Data was collected under that profile for each of these pages in Google Analytics regardless of domain or subdomain.
How Can We Eliminate Development Traffic From Our Statistics?
Removing the GATC from all but the live site was one option, but having two sets of files would require us to remember to insert this code when pages go live raising the concern of releasing a page without a GATC and losing data.
Also this solution would not address the possibility that someone could accidentally or intentionally copy our code to their site, meaning we’d be collecting stats from their site as well.
Instead by using filters we can target and collect only the site traffic we’re interested in. Moving forward when creating a GA website profile, in addition, we will create a second GA web profile to which we can apply our filters. This allows one profile to be untouched with all of our master data, and one that only collects data from our target domains.
Creating a Second Web Profile
- Select Create New Website Profile, and then choose Add a Profile for an existing domain.
- Select the Domain from the drop down for http://www.mysite.com and give a profile name that suggests it’s the filtered version of your data.
- Select continue.
This sets up a second profile that uses your original GATC – not a new one. So any data collected moving forward will collect in BOTH of your profiles.

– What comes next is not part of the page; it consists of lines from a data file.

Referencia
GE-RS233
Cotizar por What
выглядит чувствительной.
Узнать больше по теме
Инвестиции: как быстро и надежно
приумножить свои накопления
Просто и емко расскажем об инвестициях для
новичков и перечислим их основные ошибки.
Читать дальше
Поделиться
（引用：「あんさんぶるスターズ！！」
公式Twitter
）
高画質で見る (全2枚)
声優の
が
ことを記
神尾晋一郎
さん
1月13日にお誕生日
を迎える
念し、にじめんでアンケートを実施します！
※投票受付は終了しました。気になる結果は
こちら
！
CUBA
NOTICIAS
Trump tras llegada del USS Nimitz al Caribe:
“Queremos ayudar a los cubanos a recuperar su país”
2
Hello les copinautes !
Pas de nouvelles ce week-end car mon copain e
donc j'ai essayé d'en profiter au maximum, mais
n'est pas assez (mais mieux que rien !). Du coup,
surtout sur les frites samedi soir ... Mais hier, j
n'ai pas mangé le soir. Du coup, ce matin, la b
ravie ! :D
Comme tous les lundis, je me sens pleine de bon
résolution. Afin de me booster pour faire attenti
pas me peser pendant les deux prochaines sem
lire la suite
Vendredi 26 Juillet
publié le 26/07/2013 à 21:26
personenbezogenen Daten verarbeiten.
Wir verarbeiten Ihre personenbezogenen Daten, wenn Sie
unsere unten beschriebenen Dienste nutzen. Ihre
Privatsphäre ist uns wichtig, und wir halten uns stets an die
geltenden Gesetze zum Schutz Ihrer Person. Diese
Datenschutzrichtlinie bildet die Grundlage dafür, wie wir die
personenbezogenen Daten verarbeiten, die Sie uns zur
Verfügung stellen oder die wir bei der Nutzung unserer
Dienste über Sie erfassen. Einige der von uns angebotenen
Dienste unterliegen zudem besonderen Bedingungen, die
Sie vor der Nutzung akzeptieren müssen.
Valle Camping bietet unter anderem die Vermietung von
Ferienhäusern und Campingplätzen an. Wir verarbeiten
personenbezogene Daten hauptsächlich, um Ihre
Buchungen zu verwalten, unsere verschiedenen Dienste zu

If you are doing this to a site profile that already contains data – be aware that the second profile does NOT pull the historical data. While it is a profile that uses the same GATC it is not a duplicate. Any previous filters, reports or goals are NOT included in this second profile – you’d need to add those manually.
The filter works only on stats collected moving forward. So the goal for this second profile is to only include web traffic from http://www.mysite.com, and http://mysite.com. What we want to exclude is everything else. Excluding the chaff from development environments and different domains was easy – subdomains prove a bit trickier. But we found a filter that seems to work for these purposes.
Adding a Filter
- From the home view that allows you to see your Web profiles listed, you’ll want to select Edit.
- Scroll down to Filters Applied to Profile and click Add Filter. Give the filter an intuitive name such as “Only www.mysite.com traffic” or some such. Under filter type select Custom Filter, Include.
- Under Filter Field select Hostname.
- Under Filter Pattern we’ve used the following reg ex: ^mysite\.com|www\.mysite\.com The caret tells analytics to ignore subdomains, then we add an ‘or’ that adds back www.mysite.com.
- Now note if there are any other subdomains that you WANT to include in this profile such as blogs.mysite.com, you would want to add that at the end after a | (pipe). So any additional subdomains you WANT to track should make the pattern look like this.^mysite\.com|www\.mysite\.com|nameosubdomain\.mysite\.com“What kind of special characters can I use?” gives a more in depth explanation of the characters used and other filter options.
- Case Sensitive – No.
- Save Changes.
It takes at least 24 hours for this profile to show data, however it begins collecting data immediately. Depending on the speed of setting up the filter, you might get some traffic from other domains. But the majority should be just from the domains you specified.
This is Great But What About My Historical Data?
GA does allow you to view your data by Hostname and it also allows you to create custom reporting. While this may not solve all of your problems it can give you insight to specific questions. In the scenario presented by our client they had numbers on one of their goal pages that was higher than the number of completed e-commerce transactions. By doing the following they should be able to view the page and exclude numbers from different domains.
Viewing by Hostname
- In your original profile that contains all data (including historical data) navigate the following in the sidebar:
- In this case we’re interested in the numbers of unique visitors to our goal page from both www.mysite.com and mysite.com.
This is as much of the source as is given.